# A850, I went for one



## cosmonaut (Feb 3, 2012)

After several days of negotiating, bartering and wheeling and dealing I have found a Sony a850 and I may have in in a week or two. I sold my E5 and 12-60mm lens and, bought the A850. It comes with two primes 50mm and 28mm but I also ordered the 28-75mm. Not the best lens but it's a start. The 28-75 still gets good reviews. This will be my landscape rig and I will use the NEX 7 and a77 for family things, parks, fairs ect. Maybe a Carl Zeiss this summer. I have been shooting with Olympus since day one so I feel like a trader. With that said I think they are moving away for traditional DSLRs and I can't hang my hat on an uncertain future


----------



## Sw1tchFX (Feb 3, 2012)

Shooting at base ISO, i'm not totally sure what advantage the A850 has over your NEX7 or A77 for landscapes..

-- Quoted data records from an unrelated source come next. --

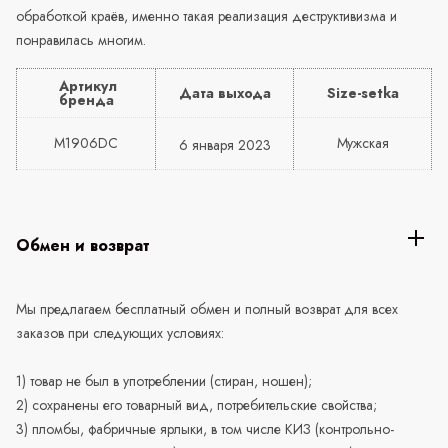
обработкой краёв, именно такая реализация деструктивизма и
понравилась многим.
Артикул
Дата выхода
Size-setka
бренда
M1906DC
Мужская
6 января 2023
Обмен и возврат
Мы предлагаем бесплатный обмен и полный возврат для всех
заказов при следующих условиях:
1) товар не был в употреблении (стиран, ношен);
2) сохранены его товарный вид, потребительские свойства;
3) пломбы, фабричные ярлыки, в том числе КИЗ (контрольно-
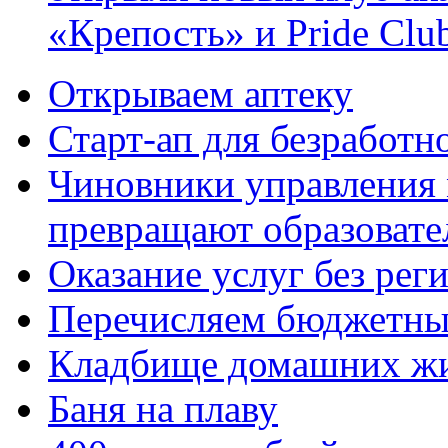
«Крепость» и Pride Clu
Открываем аптеку
Старт-ап для безработн
Чиновники управления
превращают образовате
Оказание услуг без рег
Перечисляем бюджетные
Кладбище домашних ж
Баня на плаву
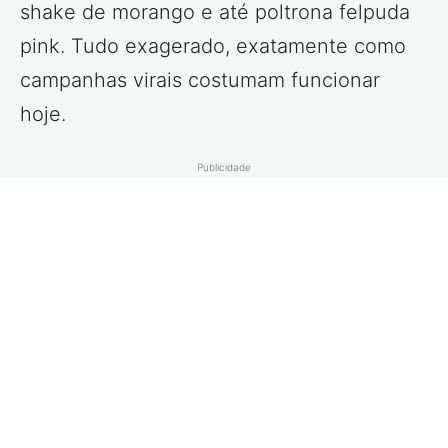
shake de morango e até poltrona felpuda
pink. Tudo exagerado, exatamente como
campanhas virais costumam funcionar
hoje.
Publicidade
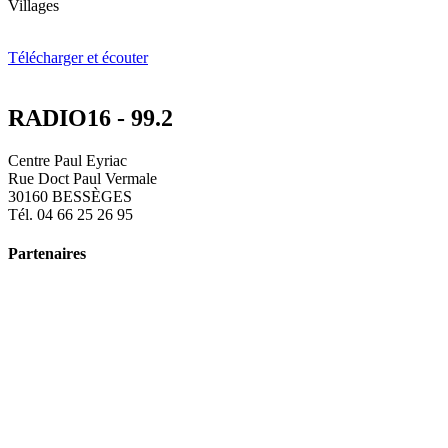
Villages
Télécharger et écouter
RADIO16 - 99.2
Centre Paul Eyriac
Rue Doct Paul Vermale
30160 BESSÈGES
Tél. 04 66 25 26 95
Partenaires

The A77 has live view which is great for ensuring critical focus, is also 24MP, has better low light performance, and i'm sure has just as wide of FOV as the 28mm on the 850.


----------



## SJGordon (Feb 3, 2012)

Actually the a77 is a APS-C sensor and the A850 is a full-frame sensor.  The FOV is not the same with the 28mm lens, even though they both have 24 MP.  Looking at RAW images, I wouldn't want the high ISO performance of the a77 as it is much nosier than the a850 past ISO 200.  It only has better high ISO when shooting jpeg images and the camera adds it's noise reduction.  Plus the a850 has much better image quality than the a77 due to the loss of light through the translucent mirror. 

There are numerous comparisons online already and they all show the same thing.  Check out DxOMark for a side-by-side comparison.


----------



## cosmonaut (Feb 3, 2012)

The advantage I want is off tripod night shooting. The DXO marks for low light on the a850 is almost double that of the a77, which I could have lived with but the Olympus E5 was quickly becoming a grandfather that I had no use for anymore. I really wasn't using it and when the opportunity presented itself I just couldn't turn it down. Between the Sony's I have I am done upgrading for a long time. That's my goal anyway. 
 I find the low light DXO marks accurate for the cameras I have owned in the past. Some disagree with DXO marks. Most times they just don't want to face the facts that they present, denial.


----------



## kassad (Feb 3, 2012)

I have been watching the ebay price drop on a850 and a900 for a couple of weeks now.  I'm really want one.  Let's us know what you think of the a850


----------



## cosmonaut (Feb 3, 2012)

kassad said:


> I have been watching the ebay price drop on a850 and a900 for a couple of weeks now.  I'm really want one.  Let's us know what you think of the a850


I will it's coming from over seas it will be a couple of weeks. I know it can't touch the Nikon D3x.


----------



## jrobert (Jun 1, 2013)

Good one, I am sure you will love the A850.  Just as an aside, I have a strong feeling that in time the full frame  issue will not be a problem as technology is improving at such a rapid rate that you won't be able to tell the difference between an APS or FF ,  

I would not mind guessing that even now not a lot of people can spot the difference .


----------



## OLaA (Jun 1, 2013)

jrobert said:


> Good one, I am sure you will love the A850.  Just as an aside, I have a strong feeling that in time the full frame  issue will not be a problem as technology is improving at such a rapid rate that you won't be able to tell the difference between an APS or FF ,
> 
> I would not mind guessing that even now not a lot of people can spot the difference .



This thread is over a year old. And technology can't change the fact that a sensor is smaller than another. Crop factor and dof are two things to consider when choosing a body.


----------